● About this task:
Each record below is to be output unchanged, and any picture is to be dropped.

[Transcribed page contents]
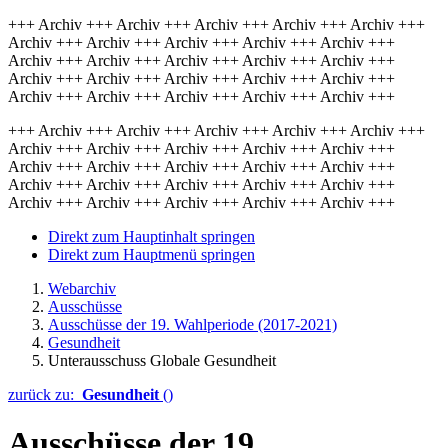
+++ Archiv +++ Archiv +++ Archiv +++ Archiv +++ Archiv +++
Archiv +++ Archiv +++ Archiv +++ Archiv +++ Archiv +++
Archiv +++ Archiv +++ Archiv +++ Archiv +++ Archiv +++
Archiv +++ Archiv +++ Archiv +++ Archiv +++ Archiv +++
Archiv +++ Archiv +++ Archiv +++ Archiv +++ Archiv +++
+++ Archiv +++ Archiv +++ Archiv +++ Archiv +++ Archiv +++
Archiv +++ Archiv +++ Archiv +++ Archiv +++ Archiv +++
Archiv +++ Archiv +++ Archiv +++ Archiv +++ Archiv +++
Archiv +++ Archiv +++ Archiv +++ Archiv +++ Archiv +++
Archiv +++ Archiv +++ Archiv +++ Archiv +++ Archiv +++
Direkt zum Hauptinhalt springen
Direkt zum Hauptmenü springen
Webarchiv
Ausschüsse
Ausschüsse der 19. Wahlperiode (2017-2021)
Gesundheit
Unterausschuss Globale Gesundheit
zurück zu:
Gesundheit
()
Ausschüsse der 19.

● Solution:
+++ Archiv +++ Archiv +++ Archiv +++ Archiv +++ Archiv +++
Archiv +++ Archiv +++ Archiv +++ Archiv +++ Archiv +++
Archiv +++ Archiv +++ Archiv +++ Archiv +++ Archiv +++
Archiv +++ Archiv +++ Archiv +++ Archiv +++ Archiv +++
Archiv +++ Archiv +++ Archiv +++ Archiv +++ Archiv +++
+++ Archiv +++ Archiv +++ Archiv +++ Archiv +++ Archiv +++
Archiv +++ Archiv +++ Archiv +++ Archiv +++ Archiv +++
Archiv +++ Archiv +++ Archiv +++ Archiv +++ Archiv +++
Archiv +++ Archiv +++ Archiv +++ Archiv +++ Archiv +++
Archiv +++ Archiv +++ Archiv +++ Archiv +++ Archiv +++
Direkt zum Hauptinhalt springen
Direkt zum Hauptmenü springen
Webarchiv
Ausschüsse
Ausschüsse der 19. Wahlperiode (2017-2021)
Gesundheit
Unterausschuss Globale Gesundheit
zurück zu:
Gesundheit
()
Ausschüsse der 19.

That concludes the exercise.